What format should my birth plan be?
This is entirely up to you and your preference. Some parents want to write their plan in Word Document and have it printed, and some parents are more visual and prefer to use a tick off template where they can select options that resonates with their wishes best. You may want to have a combination - this is entirely up to you and your preferences to decide, but try to keep the birth plan short, easy to read and straight to the point, so it is easy for your medical and support team to read and refer to during your birth. If you are writing your birth plan from scratch, consider using phrases such as "I would like my birth to be..."; "I would prefer x, unless necessary" or "Please offer me x when it becomes an option so I can make an informed decision."
There is a large variety of templates and examples online, from very simple word documents to pretty and colourful designs; you can purchase them or find a free one on the NHS website here.
I have also created a free customisable PDF Birth Plan template - you can find it and download it for free in the files section of my free Lockdown Babies Oxfordshire Support Group on facebook. It is a 4 page document where you can specify your wishes and add notes.
My birth plan is written. What now?
Have your midwife review it - if your midwife wasn't involved previously in writing your birth plan, have them check your birth plan once it is written and take into account their notes and recommendations. Ask questions and make informed choices that you feel are right for you, your and your baby's health and your circumstances.
Be flexible - often times things may not always go as planned, so don't feel disheartened if your specific wishes and hopes may not be able to be met in all circumstances. Be prepared that you may need to make some minor amendments as not all facilities can accommodate all wishes. Your care team should always keep you updated and discuss wherever possible any decisions with yourself or your birthing partner before making a decision on your care so you are able to make informed decision that you are comfortable with.
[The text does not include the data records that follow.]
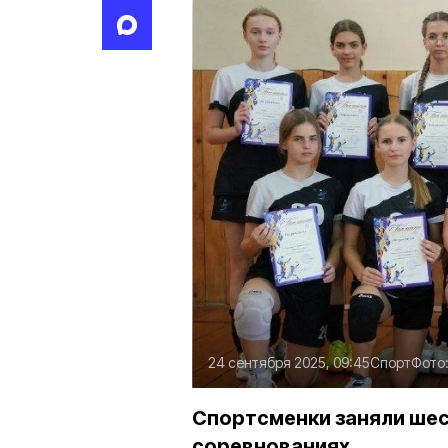
24 сентября 2025, 09:45
Спорт
Фото
Спортсменки заняли шес
соревнованиях.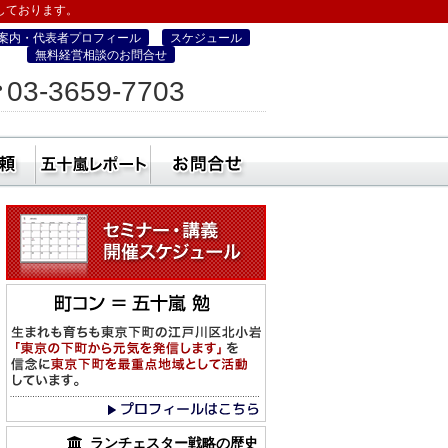
しております。
案内・代表者プロフィール
スケジュール
無料経営相談のお問合せ
ィス
03-3659-7703
営・町コン経営塾）
ミナー
社員研修・講師依頼
五十嵐レポート
無料経営相談のお
ランチェスター戦略の歴史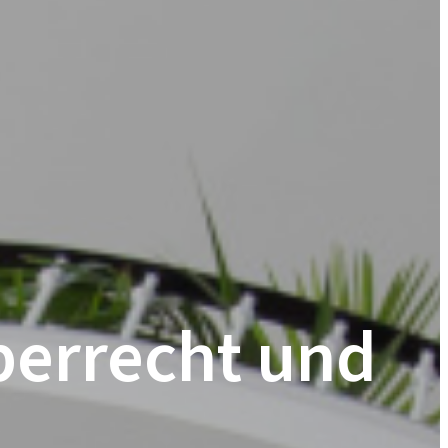
berrecht und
Be prepared you may change your mind - it can be the case that you want a birth to go one way and when it comes to the day D, the situation feels different and you want to change your mind about your birth. Remember - your birth plan is just a "wishlist" or a rough guide, it is not a set in stone rule or plan, so if you feel like you want to make changes at any stage of the process, or if you feel like your plans have changed, discuss this with your team and express your new wishes. There is nothing bad about diverting from your birth plan if you feel it is best for you and baby - always do what you feel is best for you and your baby.
Keep it as a keepsake - after your baby is born, you may wish to keep your birth plan as a keepsake. Perhaps you want to create a pregnancy and baby time capsule, or pop it in a pretty memory box so you can remember your pregnancy and birth journey in the future.
I hope you found this blog post helpful and that it gave you an idea where to start with your birth plan if you decide to have one. And I hope you will experience the birth you wish and hope for.